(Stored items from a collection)
..........

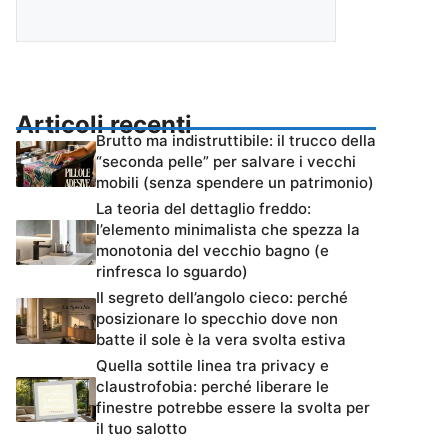
Articoli recenti
Brutto ma indistruttibile: il trucco della
“seconda pelle” per salvare i vecchi
mobili (senza spendere un patrimonio)
La teoria del dettaglio freddo:
l’elemento minimalista che spezza la
monotonia del vecchio bagno (e
rinfresca lo sguardo)
Il segreto dell’angolo cieco: perché
posizionare lo specchio dove non
batte il sole è la vera svolta estiva
Quella sottile linea tra privacy e
claustrofobia: perché liberare le
finestre potrebbe essere la svolta per
il tuo salotto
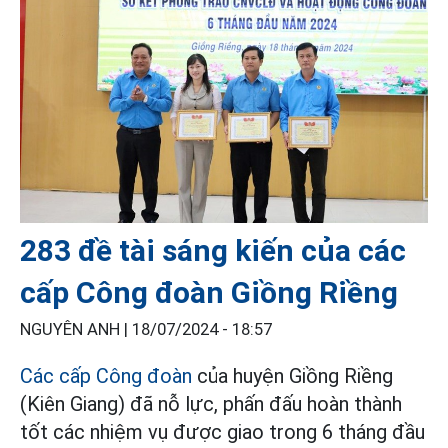
283 đề tài sáng kiến của các
cấp Công đoàn Giồng Riềng
NGUYÊN ANH |
18/07/2024 - 18:57
Các cấp Công đoàn
của huyện Giồng Riềng
(Kiên Giang) đã nỗ lực, phấn đấu hoàn thành
tốt các nhiệm vụ được giao trong 6 tháng đầu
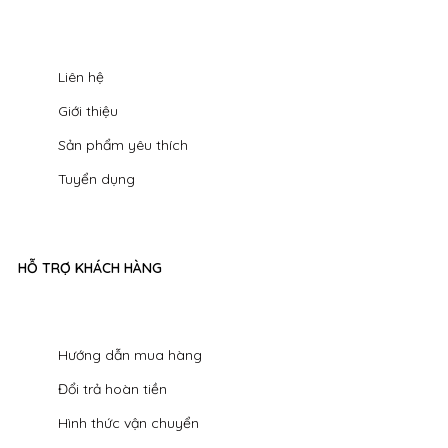
Liên hệ
Giới thiệu
Sản phẩm yêu thích
Tuyển dụng
HỖ TRỢ KHÁCH HÀNG
Hướng dẫn mua hàng
Đổi trả hoàn tiền
Hình thức vận chuyển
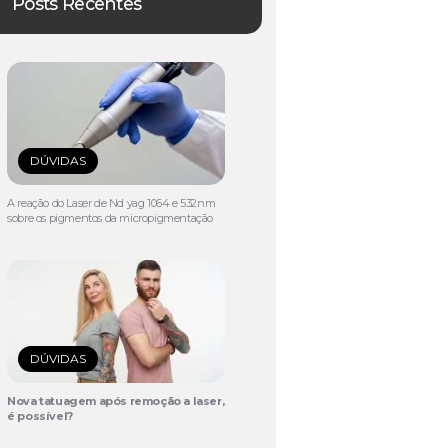
Posts Recentes
DÚVIDAS
A reação do Laser de Nd yag 1064 e 532nm
sobre os pigmentos da micropigmentação
DÚVIDAS
Nova tatuagem após remoção a laser,
é possível?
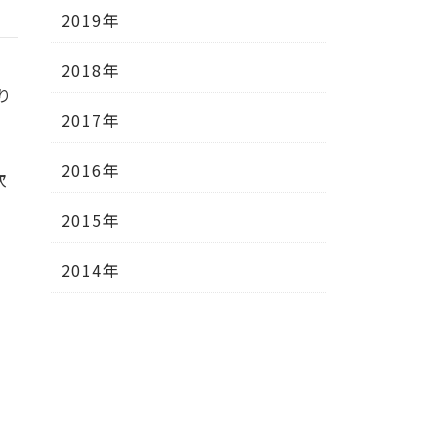
2019年
2018年
り
2017年
2016年
次
2015年
2014年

..........

## TASK REQUIREMENTS
Quote the records in full and exactly; skip any image.

## EXERCISE OUTPUT
Articoli recenti
Brutto ma indistruttibile: il trucco della
“seconda pelle” per salvare i vecchi
mobili (senza spendere un patrimonio)
La teoria del dettaglio freddo:
l’elemento minimalista che spezza la
monotonia del vecchio bagno (e
rinfresca lo sguardo)
Il segreto dell’angolo cieco: perché
posizionare lo specchio dove non
batte il sole è la vera svolta estiva
Quella sottile linea tra privacy e
claustrofobia: perché liberare le
finestre potrebbe essere la svolta per
il tuo salotto
283 đề tài sáng kiến của các
cấp Công đoàn Giồng Riềng
NGUYÊN ANH |
18/07/2024 - 18:57
Các cấp Công đoàn
của huyện Giồng Riềng
(Kiên Giang) đã nỗ lực, phấn đấu hoàn thành
tốt các nhiệm vụ được giao trong 6 tháng đầu
Liên hệ
Giới thiệu
Sản phẩm yêu thích
Tuyển dụng
HỖ TRỢ KHÁCH HÀNG
Hướng dẫn mua hàng
Đổi trả hoàn tiền
Hình thức vận chuyển
Posts Recentes
DÚVIDAS
A reação do Laser de Nd yag 1064 e 532nm
sobre os pigmentos da micropigmentação
DÚVIDAS
Nova tatuagem após remoção a laser,
é possível?
2019年
2018年
り
2017年
2016年
次
2015年
2014年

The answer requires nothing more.